Le chef de Station avait bondi au plafond.
— Jamais ! C’est une affaire que nous traitons. Nous le ferons jusqu’au bout.
— Et si cela cause une catastrophe, à cause des délais trop courts ?
— À vous de faire que cela ne se produise pas ! avait tranché Mark Roll.
Le dhow était parti de Hobyo avec la marée. Cap au sud. Une petite embarcation de douze mètres, utilisée pour la pêche. Six hommes d’équipage. Amin Osman Said avait été installé sur une toile, à l’arrière, à côté de l’homme de barre, avec de l’eau, du khat et du riz. Les trépidations du diesel semblaient se répercuter directement dans son genou. Heureusement, la mer était calme et la houle supportable. Aucun pavillon, un seul feu en haut du mât, pas de nom ni de port d’attache. L’équipage dormait, à l’exception de l’homme de barre.
À une trentaine de miles de la côte somalienne, se dirigeant au GPS, invisibles pour les radars, ils ne risquaient aucune interception.
L’arrivée à Mombasa ne poserait aucun problème.. Tous les jours, ou presque, des dhows similaires y relâchaient pour y vendre leur poisson, repartant ensuite avec des marchandises de contrebande.

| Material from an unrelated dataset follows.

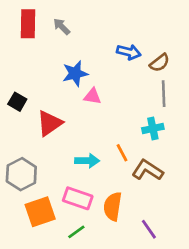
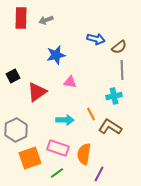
gray arrow: (62, 27) -> (46, 20), turned -64
pink triangle: (92, 96) -> (70, 82), moved
black square: (17, 102) -> (13, 76), turned 32
purple line: (149, 229) -> (99, 174), moved, turned 63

Pour quelques centaines de shillings kenyans, les douaniers fermaient les yeux.
Amin Osman Said finit par s’endormir, abruti par le khat et bercé par la houle.

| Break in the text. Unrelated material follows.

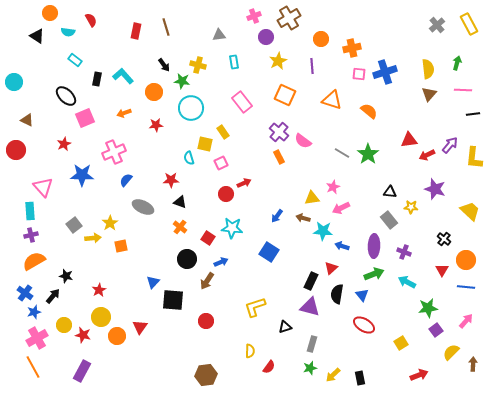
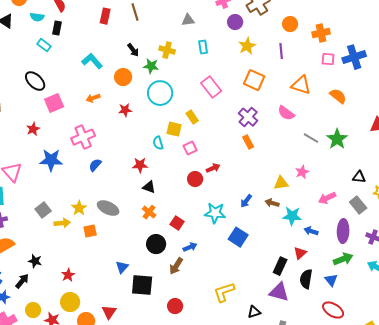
black rectangle: (97, 79) -> (57, 28), moved
pink semicircle: (303, 141) -> (286, 113), moved
gray ellipse: (143, 207) -> (108, 208), moved
pink arrow: (341, 208) -> (327, 198), moved
cyan star: (232, 228) -> (215, 213), moved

Muhammad était en train de nettoyer la chambre qui avait été occupée par Amin Osman Said lorsqu’il aperçut un portable tombé à terre. Vraisemblablement celui du jeune interprète somalien. Il le prit et, machinalement, l’alluma.
Un numéro s’afficha aussitôt. Commençant par (214), l’indicatif du Kenya. Un portable. Intrigué, Muhammad faillit le composer, mais décida de le porter à son chef.
Cheikh Robow l’écouta attentivement, prit le portable et passa en revue les numéros. Il n’y en avait que deux. Tous les deux kenyans. Cela l’intrigua, puis il se dit qu’il s’agissait sûrement de la cousine du jeune Amin. Il ferait appeler quelqu’un pour vérifier.